» THE TASK
The whole listing is to be written out again exactly; the pictures are not.

» RECORDS FOR THIS EXERCISE
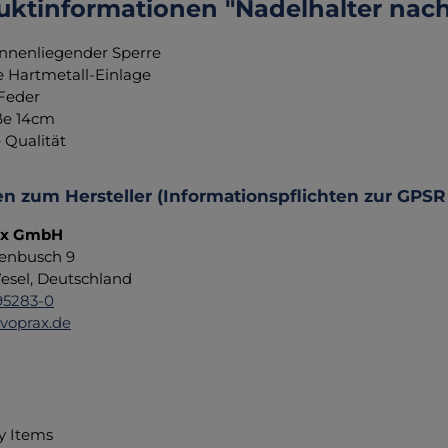
uktinformationen "Nadelhalter nac
innenliegender Sperre
 Hartmetall-Einlage
Feder
ße 14cm
 Qualität
n zum Hersteller (Informationspflichten zur GPSR
ax GmbH
enbusch 9
sel, Deutschland
95283-0
voprax.de
y Items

» TASK OUTPUT
uktinformationen "Nadelhalter nac
innenliegender Sperre
 Hartmetall-Einlage
Feder
ße 14cm
 Qualität
n zum Hersteller (Informationspflichten zur GPSR
ax GmbH
enbusch 9
sel, Deutschland
95283-0
voprax.de
y Items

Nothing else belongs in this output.